What can we do to prevent customers abandoning their shopping baskets and not spending because of queues at our tills?

If you only have one or two tills in your stores, you are limited in the number of extra staff you can deploy as a way to reduce queues and prevent walk-aways. But prevention is important – not only to minimise lost sales, but also to cut down on staff time spent putting products from abandoned baskets back on the shelves.

But Tensator general manager Kevin Hickson says there are things that can be done. He recommends creating in-queue merchandising with high margin impulse purchase items. He says that not only does it hold shoppers’ attention while they wait, but can create a sales uplift and substantially improve the margin of the overall basket.
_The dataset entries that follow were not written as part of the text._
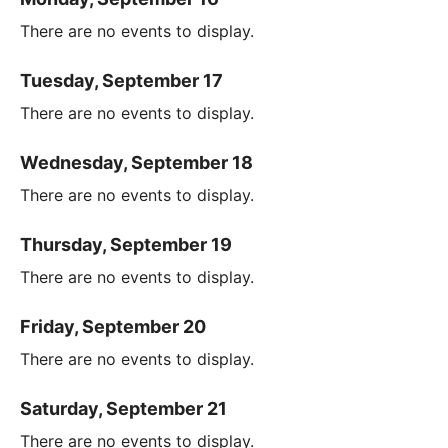
There are no events to display.
Tuesday, September 17
There are no events to display.
Wednesday, September 18
There are no events to display.
Thursday, September 19
There are no events to display.
Friday, September 20
There are no events to display.
Saturday, September 21
There are no events to display.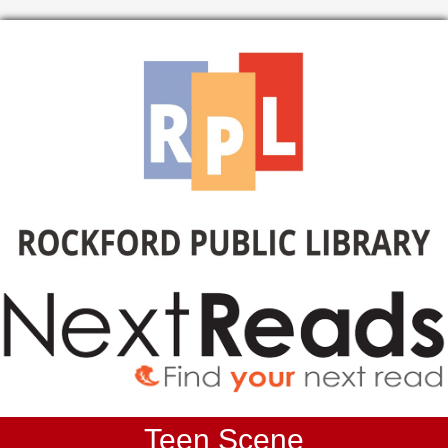
Teen Scene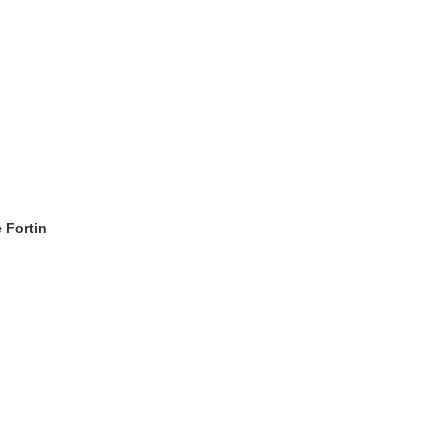
 Fortin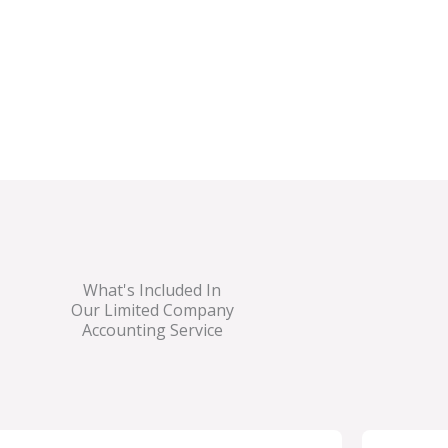
on growing your
anies,
construction
ers.
What's Included In
Our Limited Company
Accounting Service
To speed up the queue without opening more tills, Hickson suggests retailers try a call-forward system, which can increase customer flow by 25 per cent. In a trial at one US store, there were 164 walk-aways from the tills in a week without such a system, and only six a week later after it was installed.
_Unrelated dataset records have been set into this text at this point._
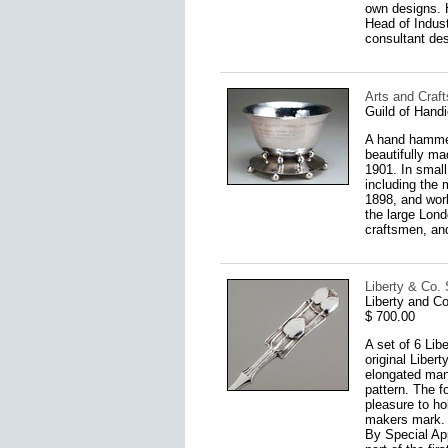
own designs. H
Head of Indust
consultant des
Arts and Craf
Guild of Handi
A hand hammere
beautifully ma
1901. In small 
including the
1898, and work
the large Lond
craftsmen, an
Liberty & Co. 
Liberty and C
$ 700.00
A set of 6 Lib
original Liber
elongated mann
pattern. The fo
pleasure to ho
makers mark. T
By Special Ap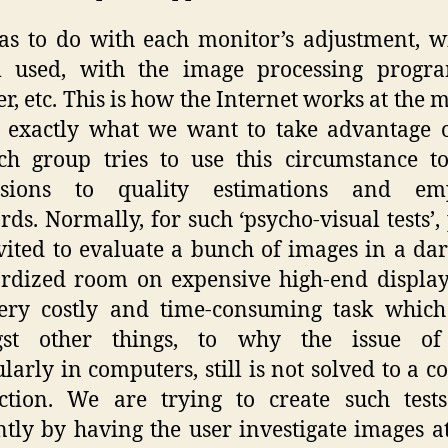
as to do with each monitor’s adjustment, w
m used, with the image processing progra
r, etc. This is how the Internet works at the
 exactly what we want to take advantage 
ch group tries to use this circumstance 
usions to quality estimations and em
rds. Normally, for such ‘psycho-visual tests’,
vited to evaluate a bunch of images in a da
rdized room on expensive high-end display
ery costly and time-consuming task which
st other things, to why the issue of 
ularly in computers, still is not solved to a
action. We are trying to create such tes
ently by having the user investigate images 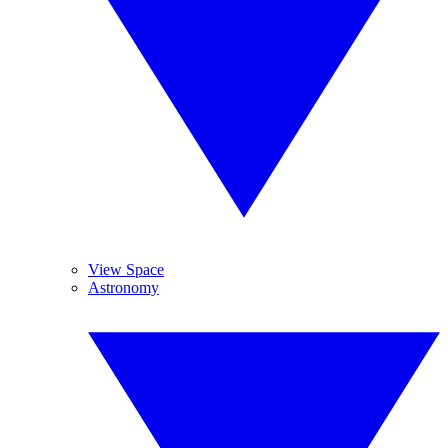
View Space
Astronomy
He adds that updated versions of the ticket systems supermarkets use at their deli counters are another option, because they disperse the queue completely and the ticket can provide an estimated serving time, leaving the customer free to browse the rest of the store.

His final advice is that retailers consider positioning tills where there are likely to be queues towards the rear of a store to prevent another trend – walk-on-bys – where the sight of a queue puts consumers off entering the store at all.